- _WORK ORDER_: Copy the listing in full and exactly, omitting its images.

- _MATERIAL SUPPLIED_:

━━━━━━━━━━━━━━━━━━━━

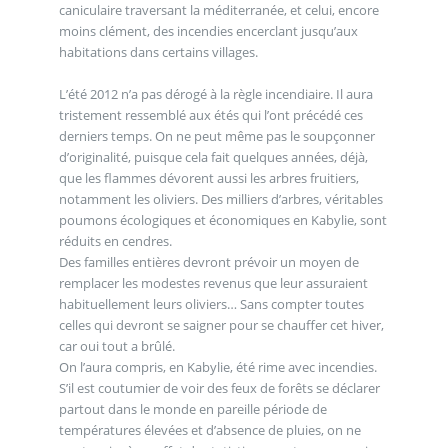
caniculaire traversant la méditerranée, et celui, encore
moins clément, des incendies encerclant jusqu’aux
habitations dans certains villages.
L’été 2012 n’a pas dérogé à la règle incendiaire. Il aura
tristement ressemblé aux étés qui l’ont précédé ces
derniers temps. On ne peut même pas le soupçonner
d’originalité, puisque cela fait quelques années, déjà,
que les flammes dévorent aussi les arbres fruitiers,
notamment les oliviers. Des milliers d’arbres, véritables
poumons écologiques et économiques en Kabylie, sont
réduits en cendres.
Des familles entières devront prévoir un moyen de
remplacer les modestes revenus que leur assuraient
habituellement leurs oliviers… Sans compter toutes
celles qui devront se saigner pour se chauffer cet hiver,
car oui tout a brûlé.
On l’aura compris, en Kabylie, été rime avec incendies.
S’il est coutumier de voir des feux de forêts se déclarer
partout dans le monde en pareille période de
températures élevées et d’absence de pluies, on ne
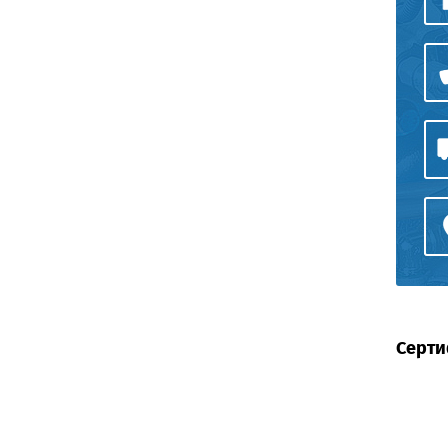
Серти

━━━━━━━━━━━━━━━━━━━━

- _TASK SOLUTION_:
caniculaire traversant la méditerranée, et celui, encore
moins clément, des incendies encerclant jusqu’aux
habitations dans certains villages.
L’été 2012 n’a pas dérogé à la règle incendiaire. Il aura
tristement ressemblé aux étés qui l’ont précédé ces
derniers temps. On ne peut même pas le soupçonner
d’originalité, puisque cela fait quelques années, déjà,
que les flammes dévorent aussi les arbres fruitiers,
notamment les oliviers. Des milliers d’arbres, véritables
poumons écologiques et économiques en Kabylie, sont
réduits en cendres.
Des familles entières devront prévoir un moyen de
remplacer les modestes revenus que leur assuraient
habituellement leurs oliviers… Sans compter toutes
celles qui devront se saigner pour se chauffer cet hiver,
car oui tout a brûlé.
On l’aura compris, en Kabylie, été rime avec incendies.
S’il est coutumier de voir des feux de forêts se déclarer
partout dans le monde en pareille période de
températures élevées et d’absence de pluies, on ne
Серти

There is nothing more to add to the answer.